(Document understanding data)
★ ★ ★ ★

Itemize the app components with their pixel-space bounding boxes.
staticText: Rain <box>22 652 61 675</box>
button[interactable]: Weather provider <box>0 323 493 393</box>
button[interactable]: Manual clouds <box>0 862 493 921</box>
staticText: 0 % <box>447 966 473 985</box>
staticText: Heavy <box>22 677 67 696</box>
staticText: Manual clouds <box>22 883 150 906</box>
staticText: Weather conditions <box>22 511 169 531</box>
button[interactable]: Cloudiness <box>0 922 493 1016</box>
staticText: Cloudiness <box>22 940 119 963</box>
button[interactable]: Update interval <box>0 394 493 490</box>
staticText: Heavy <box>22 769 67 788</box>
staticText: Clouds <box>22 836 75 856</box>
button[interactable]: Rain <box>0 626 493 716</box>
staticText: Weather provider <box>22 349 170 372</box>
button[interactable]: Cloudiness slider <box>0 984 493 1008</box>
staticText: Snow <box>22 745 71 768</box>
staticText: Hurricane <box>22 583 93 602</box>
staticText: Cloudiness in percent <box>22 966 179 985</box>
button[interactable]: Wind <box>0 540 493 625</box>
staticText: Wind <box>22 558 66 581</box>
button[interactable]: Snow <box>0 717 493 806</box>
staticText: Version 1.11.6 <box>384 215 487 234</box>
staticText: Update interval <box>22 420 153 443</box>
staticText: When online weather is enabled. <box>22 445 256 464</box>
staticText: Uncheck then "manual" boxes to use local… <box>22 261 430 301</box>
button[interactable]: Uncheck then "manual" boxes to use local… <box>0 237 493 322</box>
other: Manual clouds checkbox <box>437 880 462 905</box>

★ ★ ★ ★

### Task directions
The lines of the records that contain the string "boxes" should be located and copied.

### Response below
Itemize the app components with their pixel-space bounding boxes.
staticText: Uncheck then "manual" boxes to use local… <box>22 261 430 301</box>
button[interactable]: Uncheck then "manual" boxes to use local… <box>0 237 493 322</box>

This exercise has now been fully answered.